Graham’s feet had found the spot, as they always did, until he was like a tree rooted to the earth. Or like a migrant bird that always returned to the same branch when the season changed.
He wasn’t overly sentimental, nor was he prone to harbor guilt for something that was long past—a quarter century past. But he was susceptible to introspection, to weighing how the contents of a single instant could so drastically alter the courses of several lives. And Graham was well aware of how the ripples from that day had reached shores more distant than he could have anticipated.
“I’m sorry you’re dead, Eddie,” Graham said.
The woods took the words and swallowed them up, and if either they or Eddie was inclined to grant any kind of forgiveness, they kept it to themselves.
Chapter 23
Of all the things that should have occupied CJ’s attention, there was only one that wouldn’t leave him alone while he finished his toast. Perhaps it was because, of all the other things he could have pondered, the one he chose to obsess over was also the one that had the least to do with him. The problem, though, was that the man responsible for the puzzle, and who sat next to him chewing on a piece of bacon, remained inscrutable on the subject.
“Oh, honey,” Maggie tsked at him. “I think you’re just going to have to accept
the fact that he’s not all there.” She was walking by with a plate of food as she said it and she patted Dennis’s hand affectionately.
Dennis, who didn’t seem at all put out by the comment, took a sip of coffee and said, “She’s p-probably right.”
CJ was starting to suspect that was the only answer that made sense. After all, why would a multimillionaire still live with his parents, drive a beat-up Chevy truck, and bounce between low-paying, labor-intensive jobs? It wasn’t any of CJ’s business, but for some reason the question wouldn’t leave him alone.

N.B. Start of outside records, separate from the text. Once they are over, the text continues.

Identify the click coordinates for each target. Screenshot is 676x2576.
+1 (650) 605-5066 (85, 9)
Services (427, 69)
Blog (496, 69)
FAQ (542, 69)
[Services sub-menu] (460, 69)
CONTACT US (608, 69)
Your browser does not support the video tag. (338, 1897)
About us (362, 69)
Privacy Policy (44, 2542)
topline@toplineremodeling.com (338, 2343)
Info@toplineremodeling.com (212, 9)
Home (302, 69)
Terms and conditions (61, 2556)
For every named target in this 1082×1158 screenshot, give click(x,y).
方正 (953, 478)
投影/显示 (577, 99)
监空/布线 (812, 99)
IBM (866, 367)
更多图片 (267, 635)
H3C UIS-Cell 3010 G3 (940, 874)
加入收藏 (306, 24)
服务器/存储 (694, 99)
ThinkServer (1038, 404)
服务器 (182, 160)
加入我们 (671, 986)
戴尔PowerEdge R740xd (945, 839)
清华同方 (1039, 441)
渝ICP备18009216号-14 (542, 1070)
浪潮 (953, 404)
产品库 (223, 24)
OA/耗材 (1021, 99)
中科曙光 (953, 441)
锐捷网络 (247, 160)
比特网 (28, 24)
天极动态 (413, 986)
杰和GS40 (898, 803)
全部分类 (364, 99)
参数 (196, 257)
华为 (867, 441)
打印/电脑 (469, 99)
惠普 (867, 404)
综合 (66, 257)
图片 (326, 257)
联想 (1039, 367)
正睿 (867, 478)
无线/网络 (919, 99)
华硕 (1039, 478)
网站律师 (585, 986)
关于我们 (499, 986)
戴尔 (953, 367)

He decided that he needed to find a new tactic, something to get Dennis to spill his guts. But before he had a chance to formulate one, the bell on the front door gave an emphatic jingle.

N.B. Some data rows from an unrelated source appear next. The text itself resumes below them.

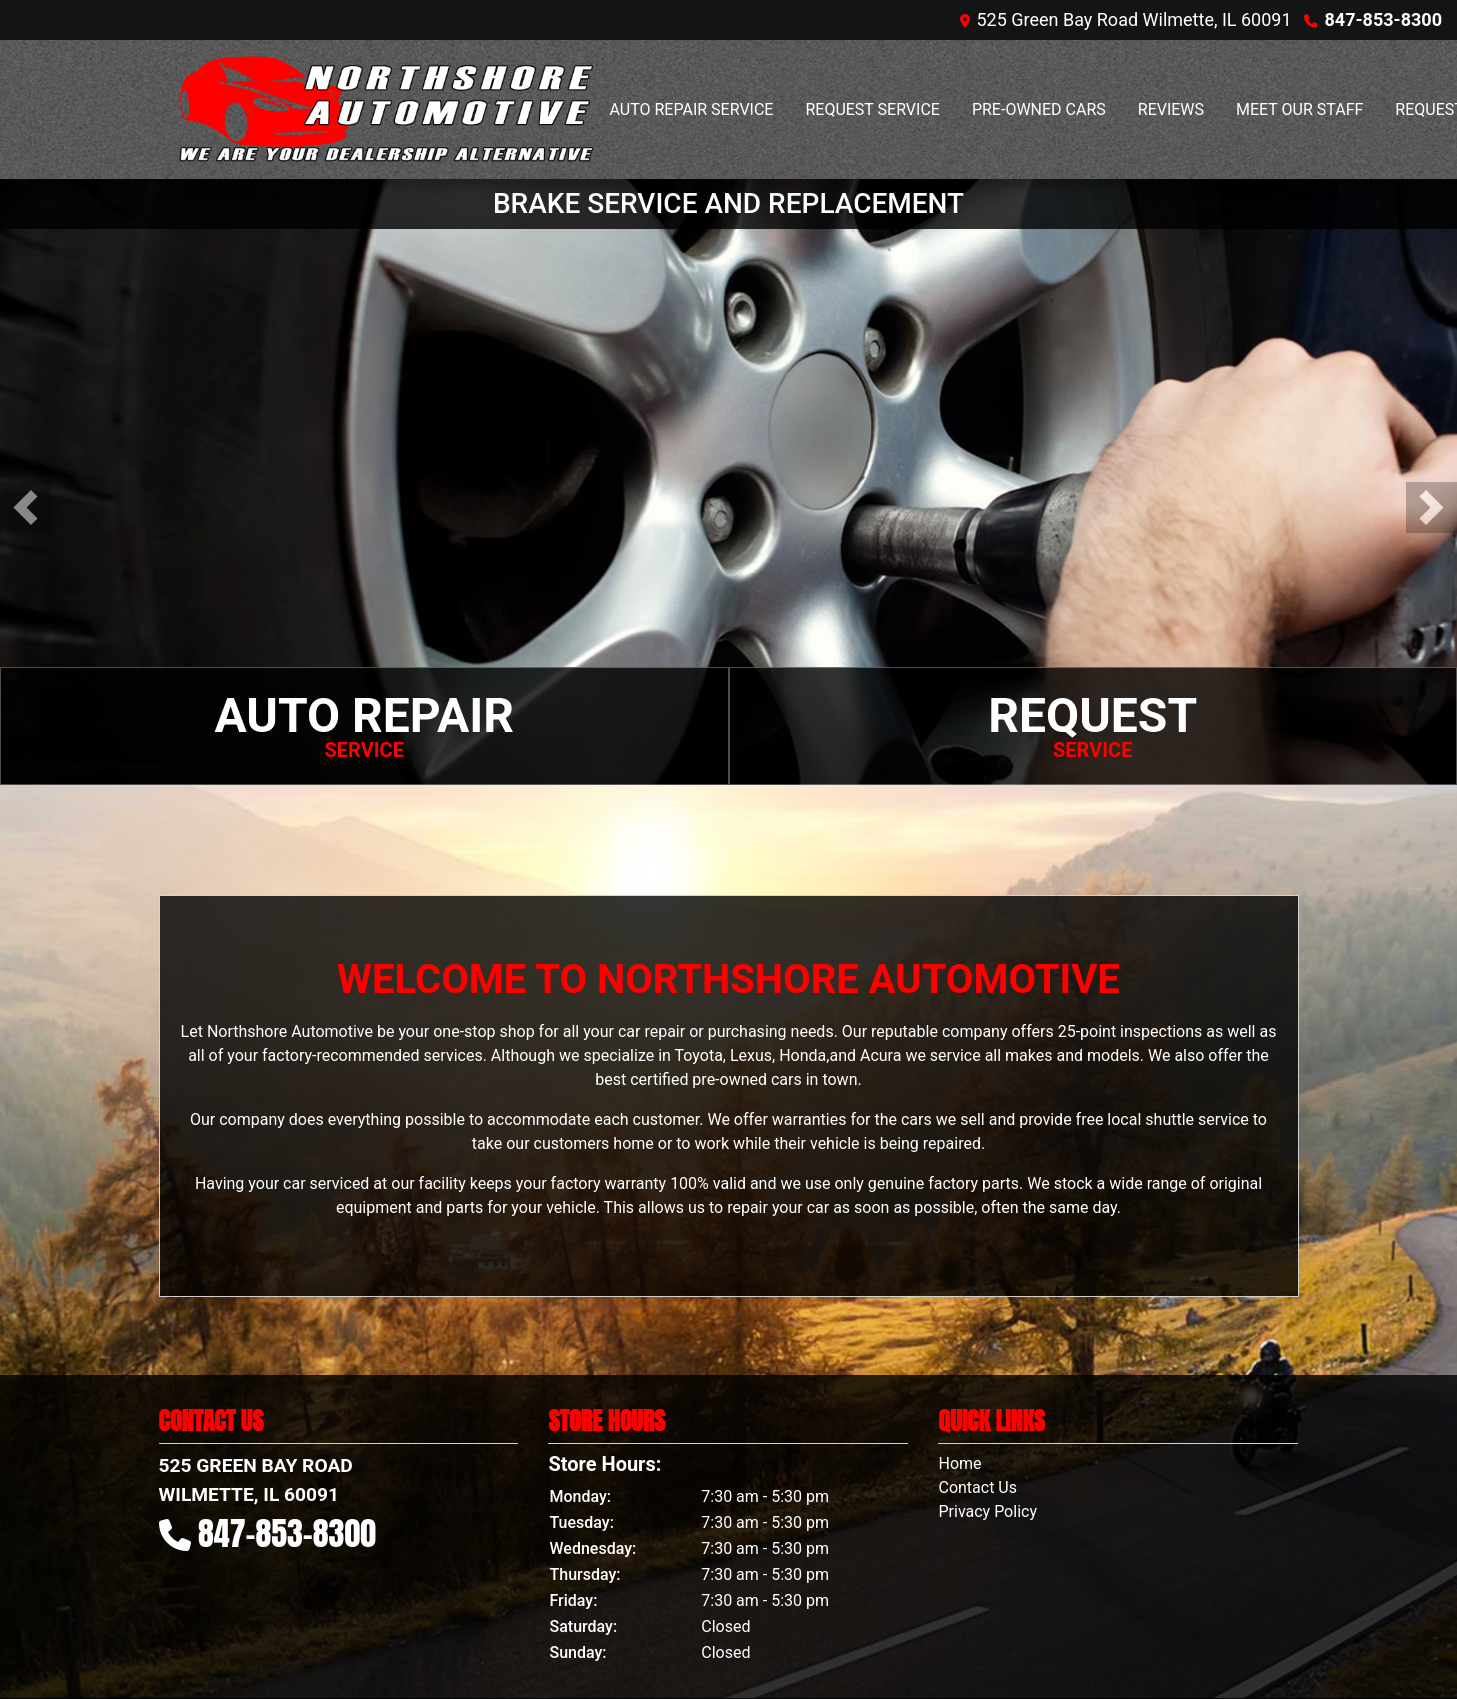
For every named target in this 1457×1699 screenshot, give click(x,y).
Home (959, 1463)
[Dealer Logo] (384, 109)
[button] (25, 507)
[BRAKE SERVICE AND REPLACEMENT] (728, 480)
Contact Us (977, 1487)
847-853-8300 (1383, 19)
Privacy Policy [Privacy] (987, 1511)
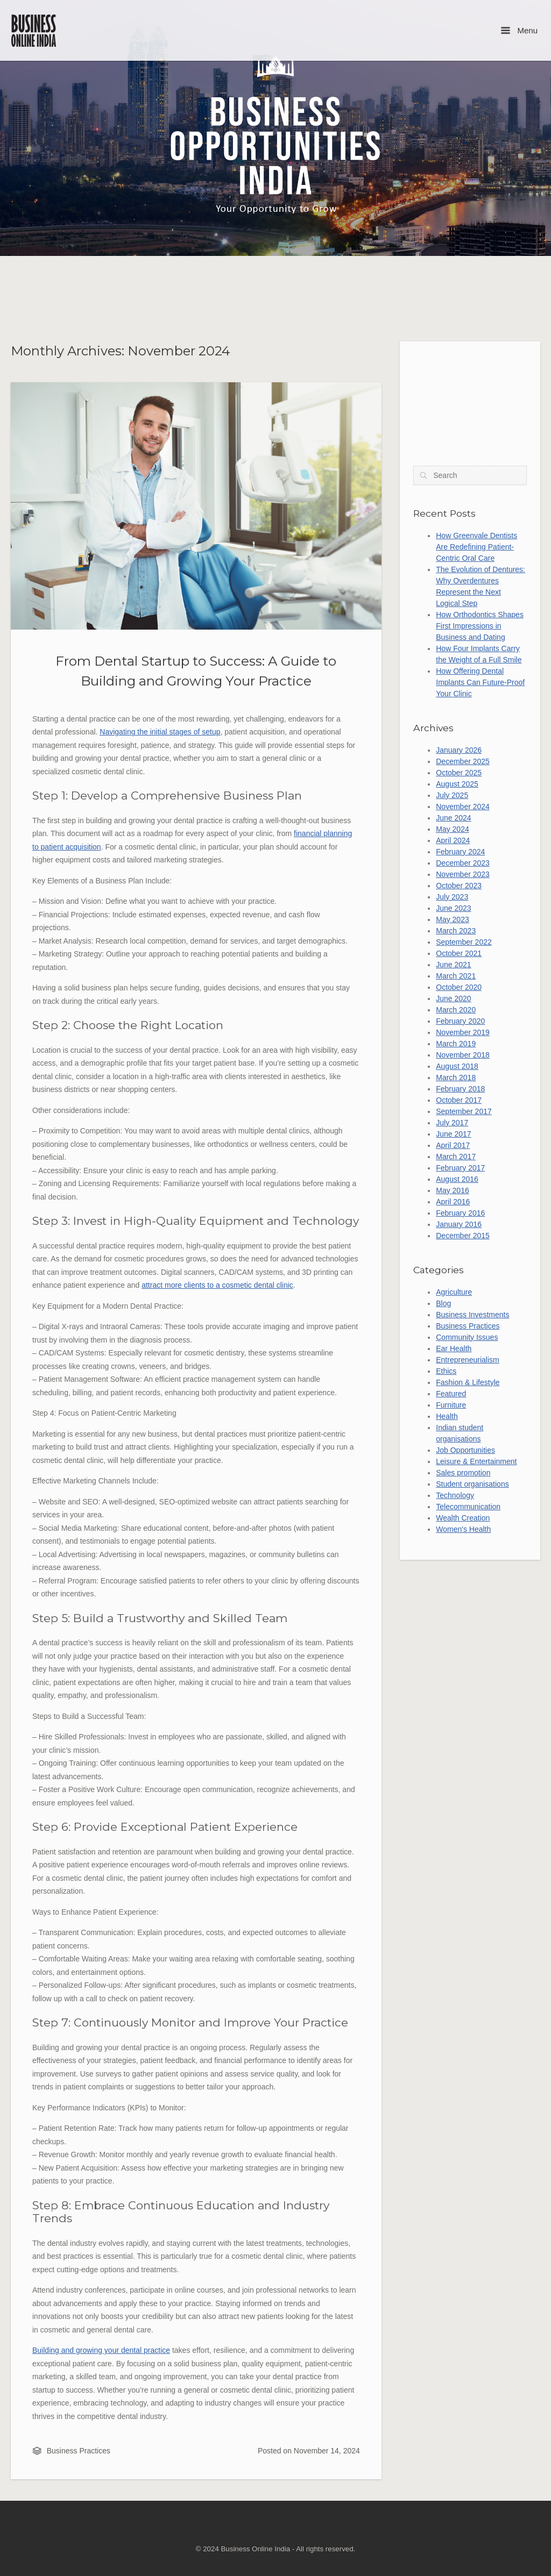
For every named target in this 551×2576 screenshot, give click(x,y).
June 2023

It wasn’t until he heard a few of the regulars snicker that CJ turned and saw Artie. During his short time in Adelia, CJ had pieced together enough to know that Maggie did, indeed, carry some kind of torch for CJ’s boss, and that it had something to do with the senior prom, although the details on the exact nature of the relationship were a bit hazy. What that told CJ was that Artie wasn’t entirely clueless regarding her affections, and that whatever it was that normally kept him out of the eatery had nothing to do with the food.

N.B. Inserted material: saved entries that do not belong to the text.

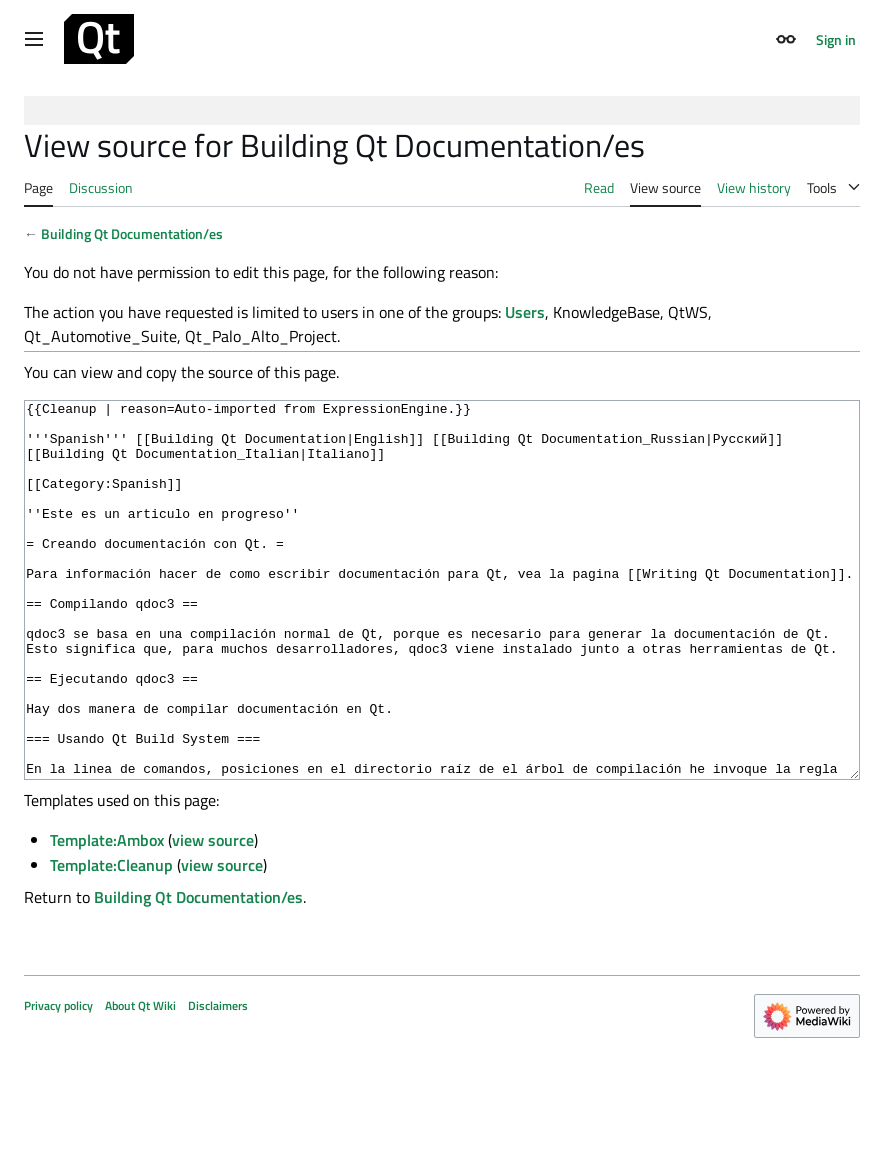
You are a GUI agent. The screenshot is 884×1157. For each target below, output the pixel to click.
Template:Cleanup (111, 940)
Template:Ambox (107, 915)
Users (525, 312)
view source (213, 915)
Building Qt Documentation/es (132, 233)
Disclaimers (218, 1080)
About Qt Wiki (140, 1080)
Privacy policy (58, 1080)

Artie stood in the doorway, scanning the crowd until he found his employee at the counter. Artie didn’t make it more than a few steps before CJ understood that something was wrong.
“What’s the matter, boss?” CJ asked.
Up close, it was obvious that Artie was agitated. He glanced around the restaurant, his eyes lingering for just a moment on Maggie, who was approaching them wearing a look of concern.
“It’s your mother,” Artie said, trying to keep his voice down, which might have worked had everyone in the place not been straining to hear.
Immediately several horrible possibilities flashed through CJ’s brain. He slid off the stool and took Artie by the arm. “What’s wrong?”